### EXERCISE
Output the complete listing exactly, please, and keep the pictures out of it.
========
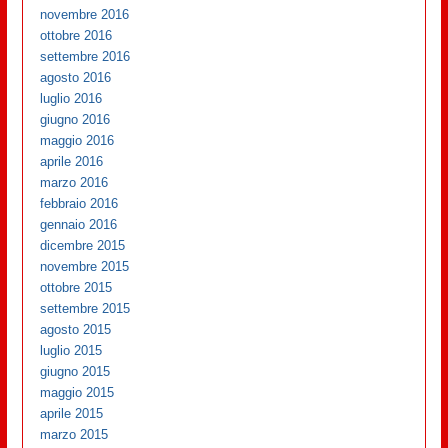
novembre 2016
ottobre 2016
settembre 2016
agosto 2016
luglio 2016
giugno 2016
maggio 2016
aprile 2016
marzo 2016
febbraio 2016
gennaio 2016
dicembre 2015
novembre 2015
ottobre 2015
settembre 2015
agosto 2015
luglio 2015
giugno 2015
maggio 2015
aprile 2015
marzo 2015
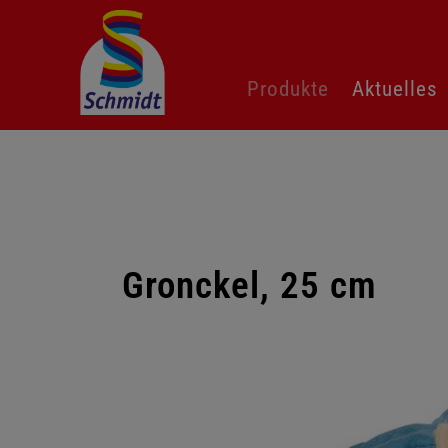
Navigation
Produkte
Aktuelles
überspringen
Gronckel, 25 cm
Galerie
überspringen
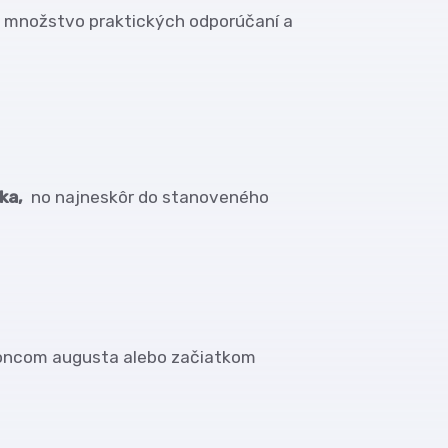
a množstvo praktických odporúčaní a
oka,
no najneskôr do stanoveného
koncom augusta alebo začiatkom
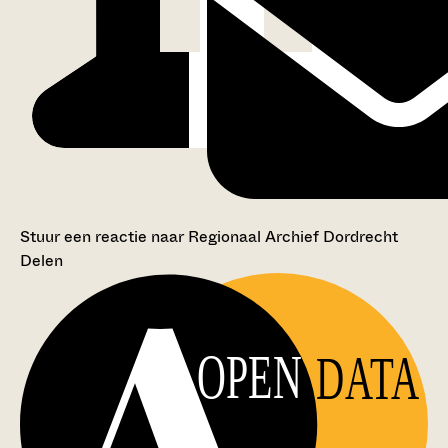
Stuur een reactie naar Regionaal Archief Dordrecht
Delen
OPEN
DATA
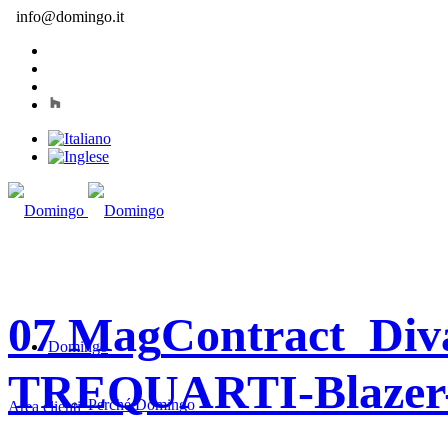
info@domingo.it
07 Mag
Contract_Di
Domingo
TREQUARTI-Blaze
Perché Domingo
Area clienti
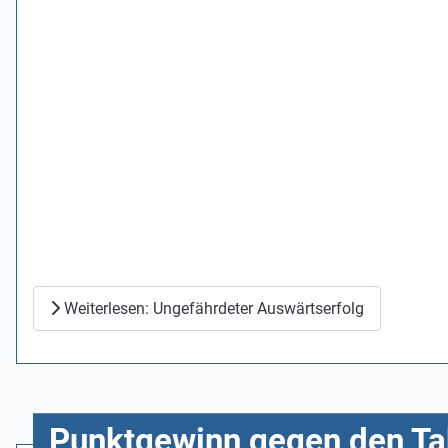
Weiterlesen: Ungefährdeter Auswärtserfolg
Punktgewinn gegen den Ta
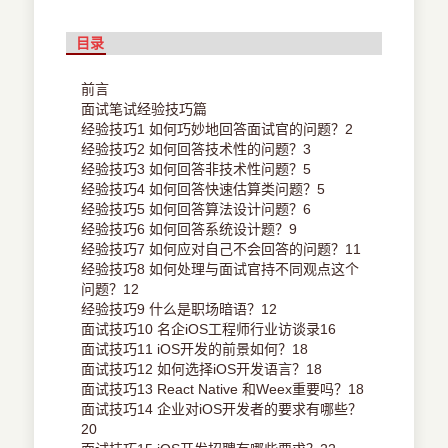
目录
前言
面试笔试经验技巧篇
经验技巧1 如何巧妙地回答面试官的问题？2
经验技巧2 如何回答技术性的问题？3
经验技巧3 如何回答非技术性问题？5
经验技巧4 如何回答快速估算类问题？5
经验技巧5 如何回答算法设计问题？6
经验技巧6 如何回答系统设计题？9
经验技巧7 如何应对自己不会回答的问题？11
经验技巧8 如何处理与面试官持不同观点这个
问题？12
经验技巧9 什么是职场暗语？12
面试技巧10 名企iOS工程师行业访谈录16
面试技巧11 iOS开发的前景如何？18
面试技巧12 如何选择iOS开发语言？18
面试技巧13 React Native 和Weex重要吗？18
面试技巧14 企业对iOS开发者的要求有哪些？
20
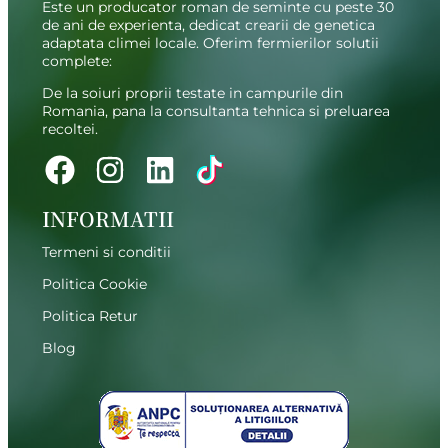
Este un producator roman de seminte cu peste 30
de ani de experienta, dedicat crearii de genetica
adaptata climei locale. Oferim fermierilor solutii
complete:
De la soiuri proprii testate in campurile din
Romania, pana la consultanta tehnica si preluarea
recoltei.
INFORMATII
Termeni si conditii
Politica Cookie
Politica Retur
Blog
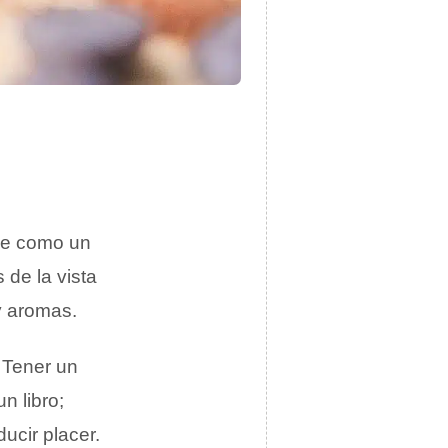
se como un
 de la vista
y aromas.
. Tener un
n libro;
ucir placer.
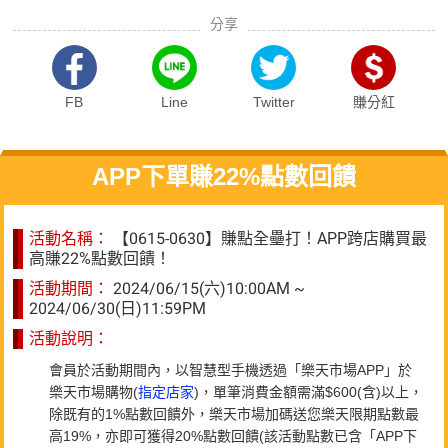
分享
FB
Line
Twitter
賺分紅
APP下單賺22%點數回饋
活動名稱：
【0615-0630】賺點全壘打！APP跨店購買最
高賺22%點數回饋！
活動期間：
2024/06/15(六)10:00AM ~
2024/06/30(日)11:59PM
活動說明：
會員於活動期間內，以智慧型手機透過「樂天市場APP」於
樂天市場購物(
指定店家
)，單筆消費金額需滿$600(含)以上，
除既有的1%點數回饋外，樂天市場加碼送您樂天限期點數最
高19%，亦即可獲得20%點數回饋(該活動點數已含「APP下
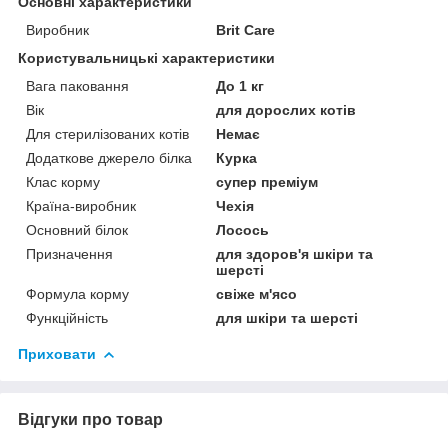
Основні характеристики
Виробник
Brit Care
Користувальницькі характеристики
Вага паковання
До 1 кг
Вік
для дорослих котів
Для стерилізованих котів
Немає
Додаткове джерело білка
Курка
Клас корму
супер преміум
Країна-виробник
Чехія
Основний білок
Лосось
Призначення
для здоров'я шкіри та
шерсті
Формула корму
свіже м'ясо
Функційність
для шкіри та шерсті
Приховати
Відгуки про товар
========
### REPLY TO THE TASK
novembre 2016
ottobre 2016
settembre 2016
agosto 2016
luglio 2016
giugno 2016
maggio 2016
aprile 2016
marzo 2016
febbraio 2016
gennaio 2016
dicembre 2015
novembre 2015
ottobre 2015
settembre 2015
agosto 2015
luglio 2015
giugno 2015
maggio 2015
aprile 2015
marzo 2015
Navigation
Produkte
Aktuelles
überspringen
Gronckel, 25 cm
Galerie
überspringen
a množstvo praktických odporúčaní a
oka,
no najneskôr do stanoveného
koncom augusta alebo začiatkom
Stuur een reactie naar Regionaal Archief Dordrecht
Delen
OPEN
DATA
info@domingo.it
07 Mag
Contract_Di
Domingo
TREQUARTI-Blaze
Perché Domingo
Area clienti
Weiterlesen: Ungefährdeter Auswärtserfolg
Punktgewinn gegen den Ta
目录
前言
面试笔试经验技巧篇
经验技巧1 如何巧妙地回答面试官的问题？2
经验技巧2 如何回答技术性的问题？3
经验技巧3 如何回答非技术性问题？5
经验技巧4 如何回答快速估算类问题？5
经验技巧5 如何回答算法设计问题？6
经验技巧6 如何回答系统设计题？9
经验技巧7 如何应对自己不会回答的问题？11
经验技巧8 如何处理与面试官持不同观点这个
问题？12
经验技巧9 什么是职场暗语？12
面试技巧10 名企iOS工程师行业访谈录16
面试技巧11 iOS开发的前景如何？18
面试技巧12 如何选择iOS开发语言？18
面试技巧13 React Native 和Weex重要吗？18
面试技巧14 企业对iOS开发者的要求有哪些？
20
Este un producator roman de seminte cu peste 30
de ani de experienta, dedicat crearii de genetica
adaptata climei locale. Oferim fermierilor solutii
complete:
De la soiuri proprii testate in campurile din
Romania, pana la consultanta tehnica si preluarea
recoltei.
INFORMATII
Termeni si conditii
Politica Cookie
Politica Retur
Blog
se como un
 de la vista
y aromas.
. Tener un
n libro;
ucir placer.
分享
FB
Line
Twitter
賺分紅
APP下單賺22%點數回饋
活動名稱：
【0615-0630】賺點全壘打！APP跨店購買最
高賺22%點數回饋！
活動期間：
2024/06/15(六)10:00AM ~
2024/06/30(日)11:59PM
活動說明：
會員於活動期間內，以智慧型手機透過「樂天市場APP」於
樂天市場購物(
指定店家
)，單筆消費金額需滿$600(含)以上，
除既有的1%點數回饋外，樂天市場加碼送您樂天限期點數最
高19%，亦即可獲得20%點數回饋(該活動點數已含「APP下
Основні характеристики
Виробник
Brit Care
Користувальницькі характеристики
Вага паковання
До 1 кг
Вік
для дорослих котів
Для стерилізованих котів
Немає
Додаткове джерело білка
Курка
Клас корму
супер преміум
Країна-виробник
Чехія
Основний білок
Лосось
Призначення
для здоров'я шкіри та
шерсті
Формула корму
свіже м'ясо
Функційність
для шкіри та шерсті
Приховати
Відгуки про товар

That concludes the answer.